ENTRIES PROVIDED —
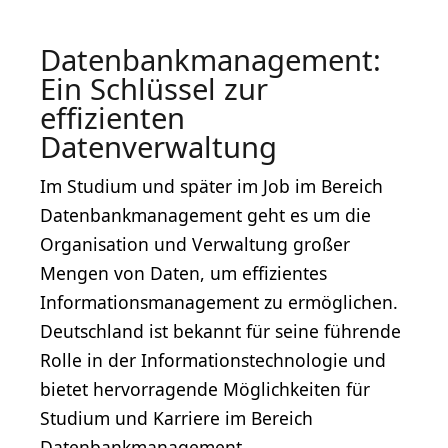
Datenbankmanagement:
Ein Schlüssel zur
effizienten
Datenverwaltung
Im Studium und später im Job im Bereich
Datenbankmanagement geht es um die
Organisation und Verwaltung großer
Mengen von Daten, um effizientes
Informationsmanagement zu ermöglichen.
Deutschland ist bekannt für seine führende
Rolle in der Informationstechnologie und
bietet hervorragende Möglichkeiten für
Studium und Karriere im Bereich
Datenbankmanagement.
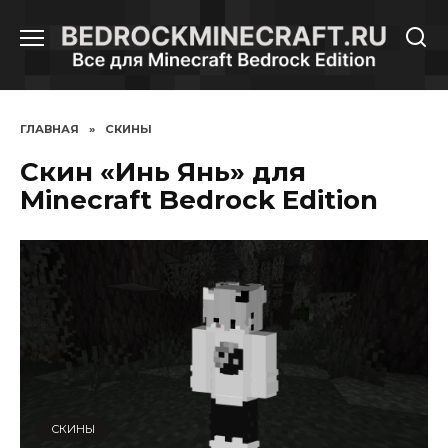
Перейти
к
содержанию
ГЛАВНАЯ
»
СКИНЫ
Скин «Инь Янь» для
Minecraft Bedrock Edition
СКИНЫ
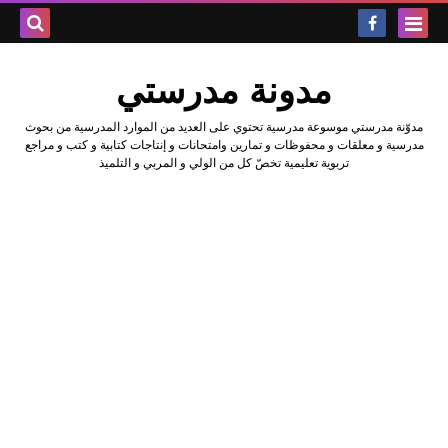
بحث هذه
مدونة مدرستي
المدونة
مدوّنة مدرستي موسوعة مدرسية تحتوي على العديد من الموارد المدرسية من بحوث
الإلكتروني
مدرسية و معلقات و محفوظات و تمارين وامتحانات و إنتاجات كتابية و كتب و مراجع
تربوية تعليمية تخصّ كل من الولي و المربي و التلميذ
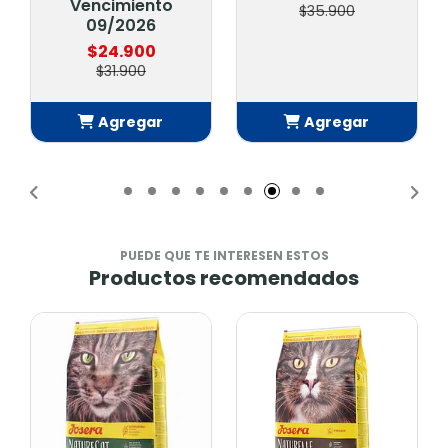
Vencimiento
$35.900
09/2026
$24.900
$31.900
Agregar
Agregar
Añadido
Añadido
PUEDE QUE TE INTERESEN ESTOS
Productos recomendados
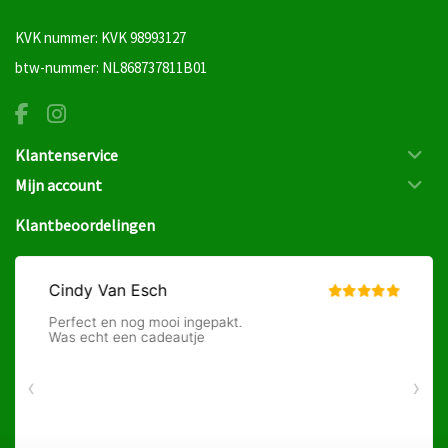
KVK nummer: KVK 98993127
btw-nummer: NL868737811B01
Klantenservice
Mijn account
Klantbeoordelingen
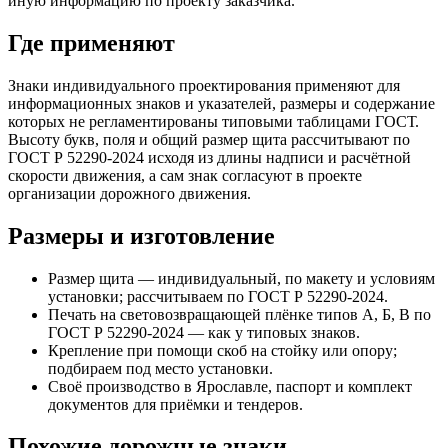
иную информацию по проекту заказчика.
Где применяют
Знаки индивидуального проектирования применяют для
информационных знаков и указателей, размеры и содержание
которых не регламентированы типовыми таблицами ГОСТ.
Высоту букв, поля и общий размер щита рассчитывают по
ГОСТ Р 52290-2024 исходя из длины надписи и расчётной
скорости движения, а сам знак согласуют в проекте
организации дорожного движения.
Размеры и изготовление
Размер щита — индивидуальный, по макету и условиям
установки; рассчитываем по ГОСТ Р 52290-2024.
Печать на световозвращающей плёнке типов А, Б, В по
ГОСТ Р 52290-2024 — как у типовых знаков.
Крепление при помощи скоб на стойку или опору;
подбираем под место установки.
Своё производство в Ярославле, паспорт и комплект
документов для приёмки и тендеров.
Похожие дорожные знаки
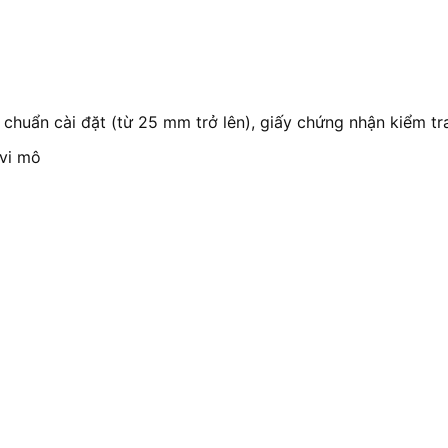
êu chuẩn cài đặt (từ 25 mm trở lên), giấy chứng nhận kiểm 
 vi mô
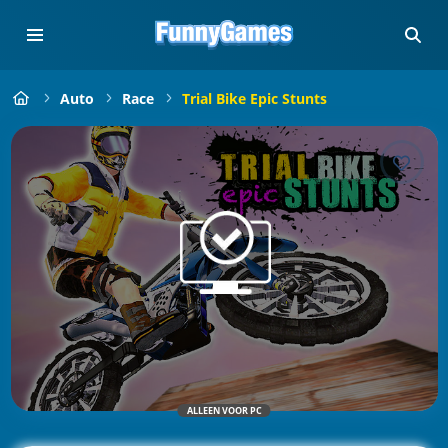
Auto
Race
Trial Bike Epic Stunts
ALLEEN VOOR PC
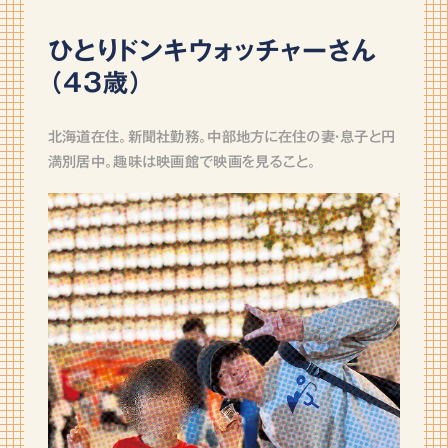
ひとりドンキウォッチャーさん
（43歳）
北海道在住。新聞社勤務。中部地方に在住の妻・息子と円
満別居中。趣味は映画館で映画を見ること。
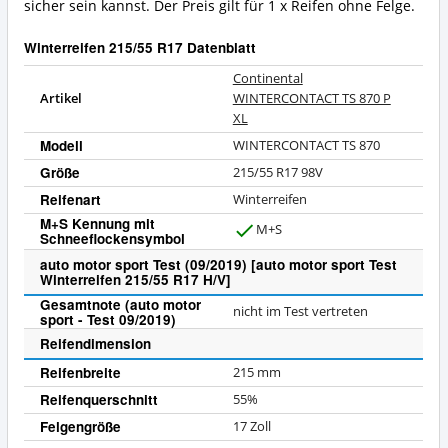
sicher sein kannst. Der Preis gilt für 1 x Reifen ohne Felge.
Winterreifen 215/55 R17 Datenblatt
Continental
Artikel
WINTERCONTACT TS 870 P
XL
Modell
WINTERCONTACT TS 870
Größe
215/55 R17 98V
Reifenart
Winterreifen
M+S Kennung mit
M+S
Schneeflockensymbol
J
a
auto motor sport Test (09/2019) [auto motor sport Test
Winterreifen 215/55 R17 H/V]
Gesamtnote (auto motor
nicht im Test vertreten
sport - Test 09/2019)
Reifendimension
Reifenbreite
215 mm
Reifenquerschnitt
55%
Felgengröße
17 Zoll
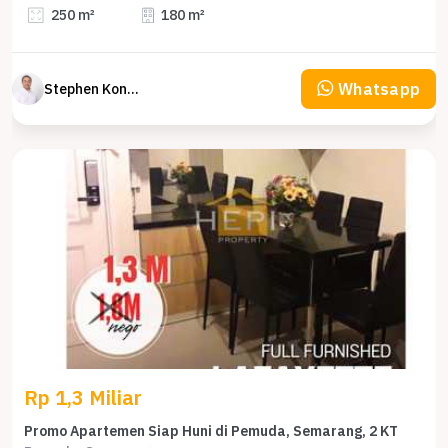
250 m²
180 m²
Whatsapp
Stephen Konsultan Properti
Rp 1,3 Miliar
Promo Apartemen Siap Huni di Pemuda, Semarang, 2 KT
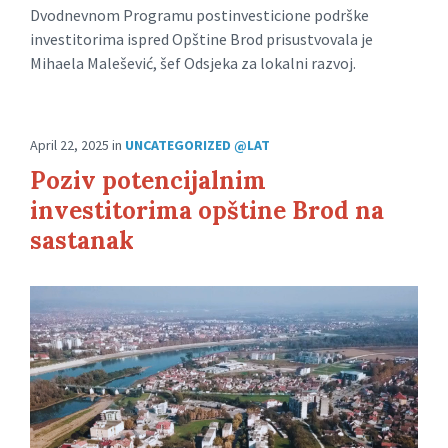
Dvodnevnom Programu postinvesticione podrške
investitorima ispred Opštine Brod prisustvovala je
Mihaela Malešević, šef Odsjeka za lokalni razvoj.
April 22, 2025
in
UNCATEGORIZED @LAT
Poziv potencijalnim
investitorima opštine Brod na
sastanak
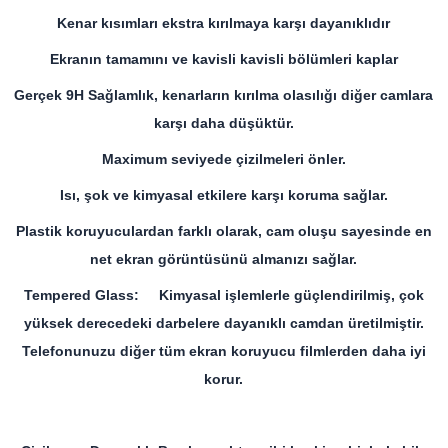
Kenar kısımları ekstra kırılmaya karşı dayanıklıdır
Ekranın tamamını ve kavisli kavisli bölümleri kaplar
Gerçek 9H Sağlamlık, kenarların kırılma olasılığı diğer camlara
karşı daha düşüktür.
Maximum seviyede çizilmeleri önler.
Isı, şok ve kimyasal etkilere karşı koruma sağlar.
Plastik koruyuculardan farklı olarak, cam oluşu sayesinde en
net ekran görüntüsünü almanızı sağlar.
Tempered Glass: Kimyasal işlemlerle güçlendirilmiş, çok
yüksek derecedeki darbelere dayanıklı camdan üretilmiştir.
Telefonunuzu diğer tüm ekran koruyucu filmlerden daha iyi
korur.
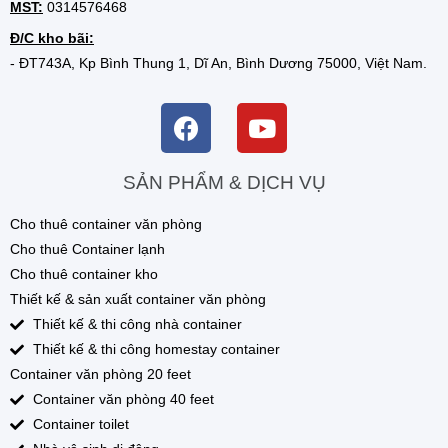
MST:
0314576468
Đ/C kho bãi:
- ĐT743A, Kp Bình Thung 1, Dĩ An, Bình Dương 75000, Việt Nam.
SẢN PHẨM & DỊCH VỤ
Cho thuê container văn phòng
Cho thuê Container lạnh
Cho thuê container kho
Thiết kế & sản xuất container văn phòng
Thiết kế & thi công nhà container
Thiết kế & thi công homestay container
Container văn phòng 20 feet
Container văn phòng 40 feet
Container toilet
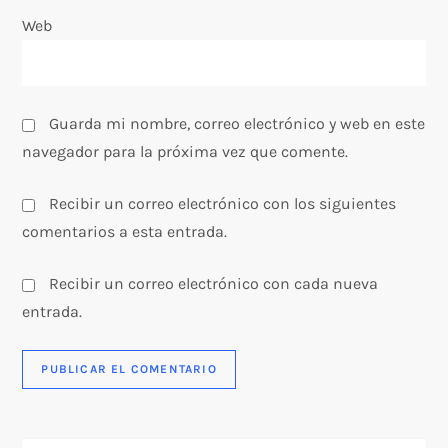
d
Web
a
s
Guarda mi nombre, correo electrónico y web en este
navegador para la próxima vez que comente.
Recibir un correo electrónico con los siguientes
comentarios a esta entrada.
Recibir un correo electrónico con cada nueva
entrada.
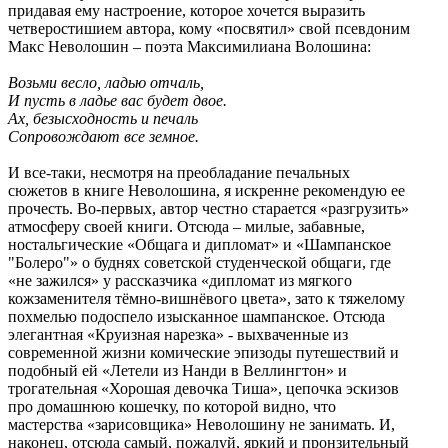
придавая ему настроение, которое хочется выразить
четверостишием автора, кому «посвятил» свой псевдоним
Макс Неволошин – поэта Максимилиана Волошина:
Возьми весло, ладью отчаль,
И пусть в ладье вас будет двое.
Ах, безысходность и печаль
Сопровождают все земное.
И все-таки, несмотря на преобладание печальных
сюжетов в книге Неволошина, я искренне рекомендую ее
прочесть. Во-первых, автор честно старается «разгрузить»
атмосферу своей книги. Отсюда – милые, забавные,
ностальгические «Общага и дипломат» и «Шампанское
"Болеро"» о буднях советской студенческой общаги, где
«не зажился» у рассказчика «дипломат из мягкого
кожзаменителя тёмно-вишнёвого цвета», зато к тяжелому
похмелью подоспело изысканное шампанское. Отсюда
элегантная «Круизная нарезка» - выхваченные из
современной жизни комические эпизоды путешествий и
подобный ей «Летели из Нанди в Веллингтон» и
трогательная «Хорошая девочка Тиша», цепочка эскизов
про домашнюю кошечку, по которой видно, что
мастерства «зарисовщика» Неволошину не занимать. И,
наконец, отсюда самый, пожалуй, яркий и пронзительный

WORK TASK — Copy each line of the entries in which the string "Winterreifen" is found.

SOLUTION FOR THIS TASK —
Winterreifen 215/55 R17 Datenblatt
Winterreifen
Winterreifen 215/55 R17 H/V]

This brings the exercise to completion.